THS: Using Twitter and Big Data Analytics to Track and Predict Health Conditions - Project Summary/Abstract
U.S. health officials are struggling to keep up with information and misinformation related to health conditions,
natural disasters, and disease outbreaks affecting communities nationwide. Early warnings about such events
can be found in public postings made by citizens using social networks like Twitter. However, the sheer volume
of messages posted each day, and the real possibility of false content makes it very difficult to rely on these data
for guidance, education, and decision making. Deep learning and big data solutions could be used to tackle this
problem by providing the means to collect, classify, and validate these messages, sorting out actionable data
from noise. But deep learning models are hard to train and tune, requiring data sets with thousands of examples.

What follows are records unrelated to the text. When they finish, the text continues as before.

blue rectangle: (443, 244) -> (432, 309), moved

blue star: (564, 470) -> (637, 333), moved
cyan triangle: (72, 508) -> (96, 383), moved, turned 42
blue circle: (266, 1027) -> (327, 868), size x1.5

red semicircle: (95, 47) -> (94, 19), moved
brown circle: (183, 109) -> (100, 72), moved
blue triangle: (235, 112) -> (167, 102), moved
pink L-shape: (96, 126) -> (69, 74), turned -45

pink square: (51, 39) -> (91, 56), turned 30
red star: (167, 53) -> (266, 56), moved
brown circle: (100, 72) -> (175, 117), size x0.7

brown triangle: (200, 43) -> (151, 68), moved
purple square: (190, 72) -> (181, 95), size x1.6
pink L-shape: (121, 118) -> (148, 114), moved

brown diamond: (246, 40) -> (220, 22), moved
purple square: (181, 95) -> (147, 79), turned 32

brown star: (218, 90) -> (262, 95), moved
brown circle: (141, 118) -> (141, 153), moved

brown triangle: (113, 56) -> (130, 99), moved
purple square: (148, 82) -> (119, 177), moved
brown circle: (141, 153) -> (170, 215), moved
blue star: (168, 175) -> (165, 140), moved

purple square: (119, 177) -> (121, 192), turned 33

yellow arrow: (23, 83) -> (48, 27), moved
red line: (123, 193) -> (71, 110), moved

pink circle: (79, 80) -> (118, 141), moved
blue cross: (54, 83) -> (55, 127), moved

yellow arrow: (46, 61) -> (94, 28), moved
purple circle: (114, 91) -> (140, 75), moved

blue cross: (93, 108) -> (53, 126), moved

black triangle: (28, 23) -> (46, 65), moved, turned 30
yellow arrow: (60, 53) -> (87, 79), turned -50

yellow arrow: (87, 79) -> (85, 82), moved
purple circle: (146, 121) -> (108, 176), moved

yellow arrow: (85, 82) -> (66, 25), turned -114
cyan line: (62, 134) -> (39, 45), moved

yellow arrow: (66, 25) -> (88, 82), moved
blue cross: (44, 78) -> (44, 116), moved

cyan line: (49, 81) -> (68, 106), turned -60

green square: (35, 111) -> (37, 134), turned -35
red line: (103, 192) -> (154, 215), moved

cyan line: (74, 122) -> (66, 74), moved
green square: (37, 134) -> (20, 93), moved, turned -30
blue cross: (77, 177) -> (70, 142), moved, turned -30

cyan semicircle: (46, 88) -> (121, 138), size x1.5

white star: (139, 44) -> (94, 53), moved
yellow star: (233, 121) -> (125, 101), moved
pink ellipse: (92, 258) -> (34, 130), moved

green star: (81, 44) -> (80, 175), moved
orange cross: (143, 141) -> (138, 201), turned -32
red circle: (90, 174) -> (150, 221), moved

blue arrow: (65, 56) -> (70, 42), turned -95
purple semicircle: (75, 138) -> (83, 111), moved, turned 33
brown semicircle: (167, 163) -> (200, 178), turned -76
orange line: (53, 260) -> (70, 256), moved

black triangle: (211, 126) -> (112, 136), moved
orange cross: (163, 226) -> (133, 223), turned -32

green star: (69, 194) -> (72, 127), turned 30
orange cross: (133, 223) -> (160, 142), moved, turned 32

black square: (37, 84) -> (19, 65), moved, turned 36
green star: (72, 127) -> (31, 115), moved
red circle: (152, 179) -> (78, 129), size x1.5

Our long-term goal is to understand how to build, deploy, and maintain an integrated and scalable platform to
search social media posts and analyze their contents in search for clues about health conditions. In this project,
our overall objective is to develop the technology needed to integrate search queries and deep learning models
that are run against social media data to detect conversations that can throw clues about emerging topics,
determine the intent of the messages (e.g., opinion, advise), and to find and group together individual messages
that are similar in content. Our central hypothesis is that we can reduce query time for message search, increase
classifier accuracy and precision for health topic detection, and simplify model training and deployment through
the use of transfer learning, Generative Adversarial Networks (GANs), and similarity-search models based on
neural networks. In Specific Aim 1 we will develop supervised methods to support accurate message similarity
search. We shall use Siamese neural networks to compute a similarity score between tweets and rank them
according to this score. In Specific Aim 2 we will implement data augmentation via GANs to improve model
training time and accuracy. Our GANs will generate synthetic tweets that are realistic enough to help users
produce good training data with less manual effort and yet produce well-trained models. As a proof of concept,
we shall harden our existing open-source THS system by adding these capabilities. Our project is novel because
THS is the first system of its kind, providing a “social data warehouse” to collect, store, integrate, index, and
analyze Twitter data in an open source platform. Its significance stems from the ability to work as a tool to help
health officials analyze tweets, visualize data along disease and spatio-temporal attributes, and make predictive
analytics, all under one roof. This could have a significant impact on public health disease tracking and response.
UPRM is a Hispanic serving institution, with the second largest Hispanic serving engineering school in the U.S.
and with 35% female enrollment. This project provides a unique opportunity to train students in social media
analysis, big data systems, and machine learning. The success of this project could open new opportunities for
UPRM researchers to participate in collaborative NIH proposals with other institutions.